Kevin Reilly enters the room now filled with anticipation, a huge key chain dangling from his belt. Joe and his team jump into action, ushering everyone to their seats at the table. The prisoners for their part look nervous. One of them, Ray, had told me earlier that he wanted to do right by the other prisoners who had entrusted this mission to them. Reilly reminds the group of the rules for this meeting. I notice his body language, he looks relaxed. After a round of introductions it is Ray’s turn to present his request. “Many of the phones in the common areas are broken. We get long queues and people start worrying that they might miss their turn. We want to call family, girlfriends, lawyers. It is important to us.

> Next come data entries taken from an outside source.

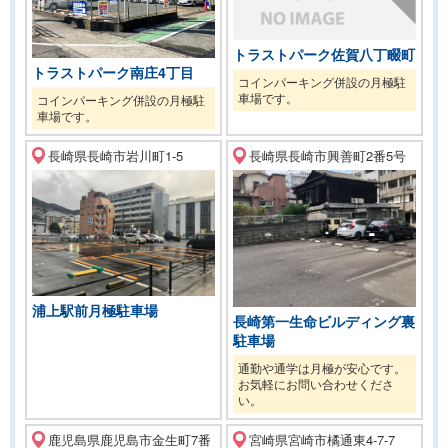
トラストパーク佐賀八丁畷町
トラストパーク南庄4丁目
コインパーキング併設の月極駐
車場です。
コインパーキング併設の月極駐
車場です。
長崎県長崎市岩川町1-5
長崎県長崎市興善町2番5号
浦上駅前月極駐車場
長崎第一生命ビルディング裏
駐車場
通勤や通学は月極が安心です。
お気軽にお問い合わせくださ
い。
鹿児島県鹿児島市金生町7番
宮崎県宮崎市橘通東4-7-7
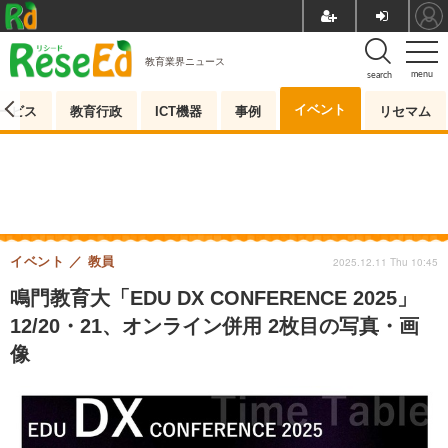
教育業界ニュース
menu
search
イベント
ービス
教育行政
ICT機器
事例
リセマム
イベント
教員
2025.12.11 Thu 10:45
鳴門教育大「EDU DX CONFERENCE 2025」
12/20・21、オンライン併用 2枚目の写真・画
像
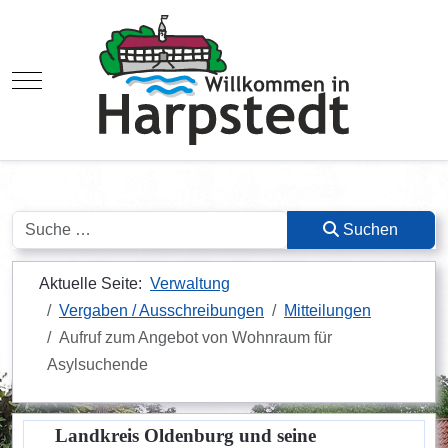
Mobile Menu Toggle
Suchen
Suchen
Aktuelle Seite:
Verwaltung
Vergaben / Ausschreibungen
Mitteilungen
Aufruf zum Angebot von Wohnraum für
Asylsuchende
Landkreis Oldenburg und seine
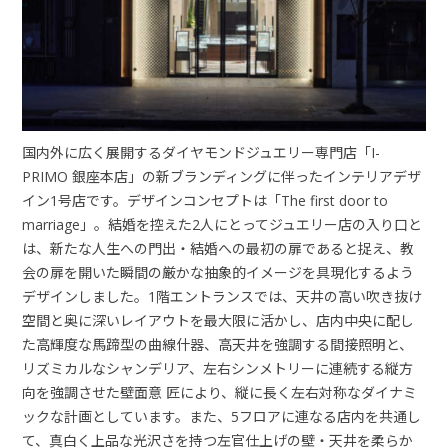
国内外に広く展開するダイヤモンドジュエリー専門店「I-
PRIMO 銀座本店」の新ブランディングに伴ったインテリアデザ
イン1号店です。デザインコンセプトは「The first door to
marriage」。結婚を控えた2人にとってジュエリー店の入り口と
は、新たな人生への門出・結婚への最初の扉であると捉え、教
会の扉を開いた瞬間の厳かな抽象的イメージを具現化するよう
デザインしました。1階エントランスでは、天井の高い吹き抜け
空間と奥に深いレイアウトを最大限に活かし、店内中央に配し
た高輝度な馬蹄型の曲線什器、高天井を強調する間接照明と、
リズミカルなシャンデリア、左右シンメトリーに連続する縦方
向を強調させた壁面意 匠により、縦に長く左右対称なダイナミ
ックな計画としています。また、5フロアに連なる店内を共通し
て、真白く上品な光沢さを持つ左官仕上げの壁・天井を柔らか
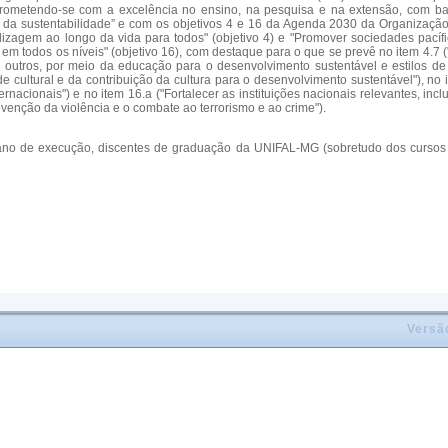
ometendo-se com a excelência no ensino, na pesquisa e na extensão, com base n
o e da sustentabilidade” e com os objetivos 4 e 16 da Agenda 2030 da Organiza
dizagem ao longo da vida para todos" (objetivo 4) e "Promover sociedades pacífi
vas em todos os níveis" (objetivo 16), com destaque para o que se prevê no item 4
re outros, por meio da educação para o desenvolvimento sustentável e estilos d
de cultural e da contribuição da cultura para o desenvolvimento sustentável"), n
nacionais") e no item 16.a ("Fortalecer as instituições nacionais relevantes, in
venção da violência e o combate ao terrorismo e ao crime").
o ano de execução, discentes de graduação da UNIFAL-MG (sobretudo dos cursos d
Versã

Fights break out all the time over how long someone speaks on the phone. We end up hurting one another.” Reilly repeats the request in his own words, promising to duly consider each request before the next session. Just before Ray is led out of the room I ask him how it went. “I didn’t mess up. I feel heard, I feel respected. Let’s hope the governor gets some things done.”
As I make my way back down The Cally, I cannot help but admire the genius of User Voice. It is one thing to figure that the governor and prisoners should talk. But as ex-offenders they also knew how hard it would be to actually have this conversation. Mark knew from experience how intimidating it is for prisoners to speak to the authorities. Probation officers, prison wardens, governors or judges wield enormous power over their lives. And the stakes are even higher when addiction, mental health, money and family problems come into play. Fearing repercussions, prisoners and ex-offenders often stay quiet even if they need help. And without their participation, the authorities have too little information to help their rehabilitation process. It is a vicious circle marked by fear and distrust that frustrates everyone. User Voice filled a need no one else saw. And independent evaluations proved that it works. Prisoners across the UK open up to the people at User Voice who have lived through similar experiences. In 2009, when Mark Johnson founded the organization, no one had ever involved users of the probation services to improve outcomes. In just the period of 2015-21 User Voice has helped 127,000 ex-offenders take an active role in their probation by giving them a voice. They have recruited and trained more than 1,400 elected representatives to prison councils across the country, where they developed four hundred service improvements. Ninety percent of officials agreed that this empowerment had benefited probation outcomes.